Há dois princípios bíblicos que explicam como estes
fundos acabaram por ir parar aos centros religiosos de Madre Teresa. Em
Provérbios 13,11 diz que “a riqueza de procedência vã diminuirá, mas quem a
ajunta com o próprio trabalho a aumentará.” Foi precisamente o que aconteceu no
caso de Charles Keating, que oferecia aos seus clientes insuspeitos taxas de
juro muito altas. Em Provérbios 13,22 diz que a riqueza do pecador é depositada
para o justo e em 28,8 que “o que aumenta os seus bens com usura e ganância
ajunta-os para o que se compadece do pobre.”
Os cristãos são chamados a estes carismas particulares ou
a trabalhar com a ajuda e a inspiração do Espírito Santo. O chamamento
específico de Madre Teresa era de servir os mais pobres dos pobres – aqueles
para quem mesmo os serviços típicos aos pobres não costumam estar disponíveis.

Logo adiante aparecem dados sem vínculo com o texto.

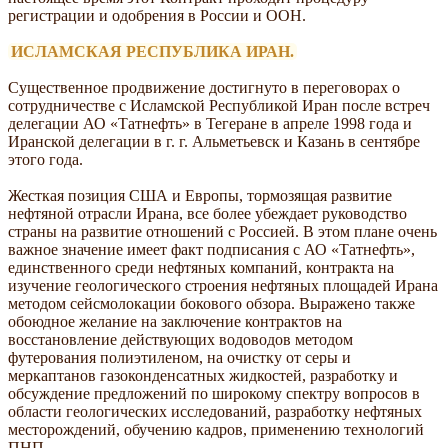
регистрации и одобрения в России и ООН.
ИСЛАМСКАЯ РЕСПУБЛИКА ИРАН.
Существенное продвижение достигнуто в переговорах о
сотрудничестве с Исламской Республикой Иран после встреч
делегации АО «Татнефть» в Тегеране в апреле 1998 года и
Иранской делегации в г. г. Альметьевск и Казань в сентябре
этого года.
Жесткая позиция США и Европы, тормозящая развитие
нефтяной отрасли Ирана, все более убеждает руководство
страны на развитие отношений с Россией. В этом плане очень
важное значение имеет факт подписания с АО «Татнефть»,
единственного среди нефтяных компаний, контракта на
изучение геологического строения нефтяных площадей Ирана
методом сейсмолокации бокового обзора. Выражено также
обоюдное желание на заключение контрактов на
восстановление действующих водоводов методом
футерования полиэтиленом, на очистку от серы и
меркаптанов газоконденсатных жидкостей, разработку и
обсуждение предложений по широкому спектру вопросов в
области геологических исследований, разработку нефтяных
месторождений, обучению кадров, применению технологий
ПНП.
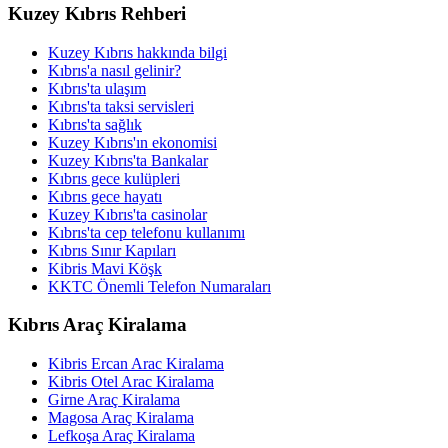
Kuzey Kıbrıs Rehberi
Kuzey Kıbrıs hakkında bilgi
Kıbrıs'a nasıl gelinir?
Kıbrıs'ta ulaşım
Kıbrıs'ta taksi servisleri
Kıbrıs'ta sağlık
Kuzey Kıbrıs'ın ekonomisi
Kuzey Kıbrıs'ta Bankalar
Kıbrıs gece kulüpleri
Kıbrıs gece hayatı
Kuzey Kıbrıs'ta casinolar
Kıbrıs'ta cep telefonu kullanımı
Kıbrıs Sınır Kapıları
Kibris Mavi Köşk
KKTC Önemli Telefon Numaraları
Kıbrıs Araç Kiralama
Kibris Ercan Arac Kiralama
Kibris Otel Arac Kiralama
Girne Araç Kiralama
Magosa Araç Kiralama
Lefkoşa Araç Kiralama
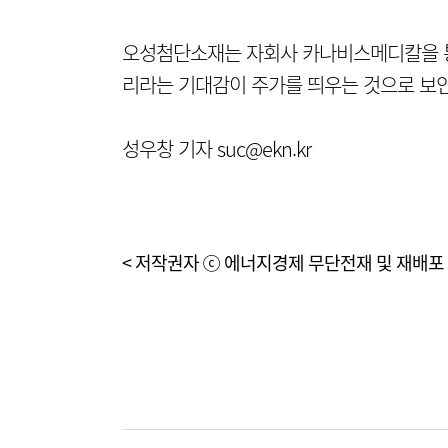
오성첨단소재는 자회사 카나비스메디칼을 통
리라는 기대감이 주가를 띄우는 것으로 보인
성우창 기자 suc@ekn.kr
< 저작권자 ⓒ 에너지경제 무단전재 및 재배포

Pela sua própria natureza ela era muito frugal, tendo sido criada em pobreza
depois da morte prematura do seu pai.
Queria abrir centros em todo o mundo e actualmente
existem mais de 700 em 131 países.
Eu estava com a Madre Teresa em Calcutá quando saiu o
livro de Hitchens, pouco depois do seu documentário crítico na BBC. Tive a
oportunidade de lhe perguntar sobre o assunto e, depois de se ter esforçado por
se recordar do incidente, respondeu: “Ah, o livro. Não interessa. Ele está
perdoado”. Ela e as irmãs simplesmente obedeciam ao mandamento de Cristo para
perdoar incondicionalmente.
Há quem diga que não perdoar é como beber veneno na esperança
de que a outra pessoa morra. As irmãs leram o livro, rezaram, jejuaram,
examinaram-se para encontrar qualquer erro e seguiram com a sua vida.
Libertaram-se do seu ódio, mas ele permaneceu cativo.

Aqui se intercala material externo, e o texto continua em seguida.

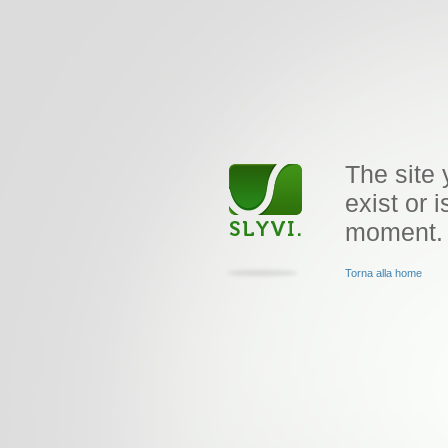
The site 
exist or i
moment.
Torna alla home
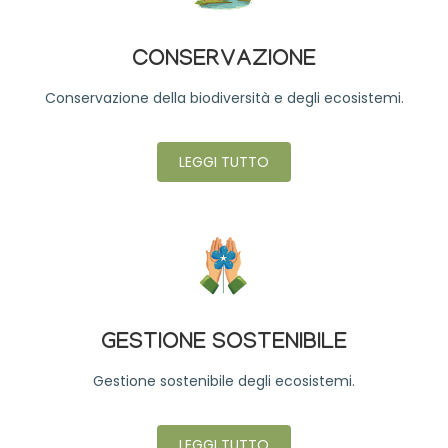
CONSERVAZIONE
Conservazione della biodiversità e degli ecosistemi.
LEGGI TUTTO
GESTIONE SOSTENIBILE
Gestione sostenibile degli ecosistemi.
LEGGI TUTTO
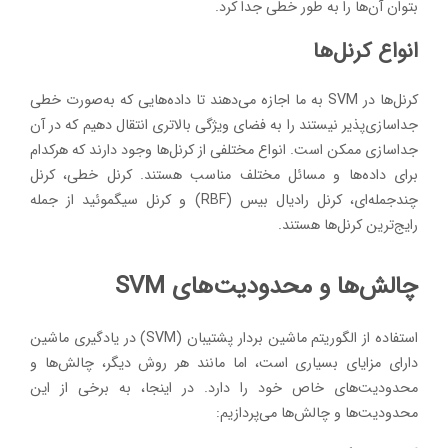
بتوان آن‌ها را به طور خطی جدا کرد.
انواع کرنل‌ها
کرنل‌ها در SVM به ما اجازه می‌دهند تا داده‌هایی که به‌صورت خطی
جداسازی‌پذیر نیستند را به فضای ویژگی بالاتری انتقال دهیم که در آن
جداسازی ممکن است. انواع مختلفی از کرنل‌ها وجود دارند که هرکدام
برای داده‌ها و مسائل مختلف مناسب هستند. کرنل خطی، کرنل
چندجمله‌ای، کرنل رادیال بیس (RBF) و کرنل سیگموئید از جمله
رایج‌ترین کرنل‌ها هستند.
چالش‌ها و محدودیت‌های SVM
استفاده از الگوریتم ماشین بردار پشتیبان (SVM) در یادگیری ماشین
دارای مزایای بسیاری است، اما مانند هر روش دیگر، چالش‌ها و
محدودیت‌های خاص خود را دارد. در اینجا، به برخی از این
محدودیت‌ها و چالش‌ها می‌پردازیم:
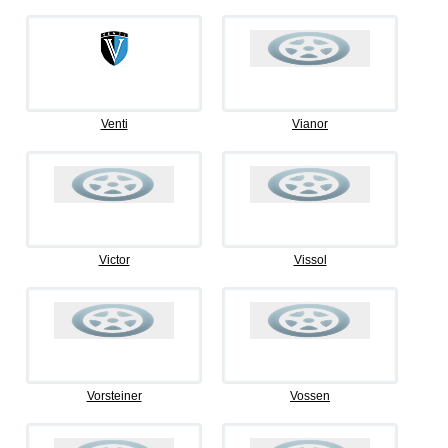
Venti
Vianor
Victor
Vissol
Vorsteiner
Vossen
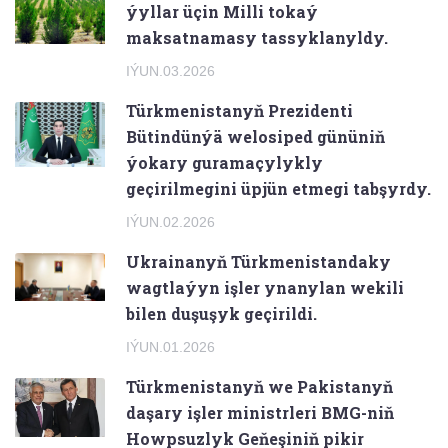
ýyllar üçin Milli tokaý
maksatnamasy tassyklanyldy.
IÝUN.03.2026
Türkmenistanyň Prezidenti
Bütindünýä welosiped gününiň
ýokary guramaçylykly
geçirilmegini üpjün etmegi tabşyrdy.
IÝUN.02.2026
Ukrainanyň Türkmenistandaky
wagtlaýyn işler ynanylan wekili
bilen duşuşyk geçirildi.
IÝUN.01.2026
Türkmenistanyň we Pakistanyň
daşary işler ministrleri BMG-niň
Howpsuzlyk Geňeşiniň pikir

Por fim, o enfoque da Madre Teresa era em ajudar uma
pessoa de cada vez. As Missionárias são como um homem na praia,
desesperadamente a lançar estrelas-do-mar para dentro do oceano enquanto os
seus amigos lhe dizem que não vale a pena, dado o grande número espalhados pela
areia. Ele limita-se a pegar no próximo e atirá-lo ao mar, dizendo que para
aquele valeu a pena sim.
A Madre não se interessava por grandes programas, apenas
por cuidar de cada pessoa abandonada e ferida, fossem crianças atiradas para
caixotes do lixo, fossem idosos deixados nos becos para morrer. O sorte deles
era o sofrimento. É impossível estar muito tempo no meio da pobreza de Calcutá
sem conhecer o seu desespero. Ela valorizava a persistência dos pobres, a sua
simplicidade e honestidade. Não amava o seu sofrimento, se assim fosse não teria
trabalhado tanto para o aliviar.
Qualquer cristão, seja quão profunda for a sua fé, sabe
que o sofrimento pode bem produzir frutos e que as pessoa que sofrem podem ser
das mais generosas que há. A Madre Teresa era disso um exemplo perfeito. Ela
sofreu muito através das noites escuras de sofrimento e padecimentos físicos.

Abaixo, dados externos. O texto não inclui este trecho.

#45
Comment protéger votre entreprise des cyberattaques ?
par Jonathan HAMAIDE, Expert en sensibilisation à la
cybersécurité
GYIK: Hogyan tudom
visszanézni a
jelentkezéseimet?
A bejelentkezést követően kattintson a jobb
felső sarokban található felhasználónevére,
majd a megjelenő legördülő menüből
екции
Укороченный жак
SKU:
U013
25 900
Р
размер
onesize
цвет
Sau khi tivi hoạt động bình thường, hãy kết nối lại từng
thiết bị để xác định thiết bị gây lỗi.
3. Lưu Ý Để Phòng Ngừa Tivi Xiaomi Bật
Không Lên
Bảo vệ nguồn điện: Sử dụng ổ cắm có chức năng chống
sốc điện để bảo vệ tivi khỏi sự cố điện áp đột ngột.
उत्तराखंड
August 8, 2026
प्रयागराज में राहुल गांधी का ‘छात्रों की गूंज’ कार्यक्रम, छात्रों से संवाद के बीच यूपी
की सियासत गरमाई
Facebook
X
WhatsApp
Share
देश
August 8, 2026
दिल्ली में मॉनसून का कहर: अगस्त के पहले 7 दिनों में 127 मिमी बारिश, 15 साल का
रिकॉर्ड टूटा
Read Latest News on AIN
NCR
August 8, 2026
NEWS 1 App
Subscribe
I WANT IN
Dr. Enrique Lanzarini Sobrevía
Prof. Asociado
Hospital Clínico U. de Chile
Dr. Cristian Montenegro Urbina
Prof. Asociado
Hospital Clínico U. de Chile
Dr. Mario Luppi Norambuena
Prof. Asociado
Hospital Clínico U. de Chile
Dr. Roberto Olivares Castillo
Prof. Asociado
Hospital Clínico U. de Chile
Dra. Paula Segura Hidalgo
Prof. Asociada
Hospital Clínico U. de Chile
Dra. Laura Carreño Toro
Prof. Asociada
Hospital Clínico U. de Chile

Quanto mais sofria, mais alcançava e mais pessoas vinham ao seu encontro apenas
para a poder ver, falar com ela ou tocar-lhe. Isto é sofrer de modo cristão –
para a glória de Deus e redenção dos outros.
É uma insensatez – embora os seus críticos não o percebam
– julga-la pelos padrões do secularismo humanista. O seu chamamento e a sua
vida existiam noutro plano, mais alto.
Mary Poplin é uma nova contribuidora para o The Catholic Thing. É professora na Claremont Graduate University e autor de Finding Calcutta: What Mother Teresa Taught Me e Is Reality Secular?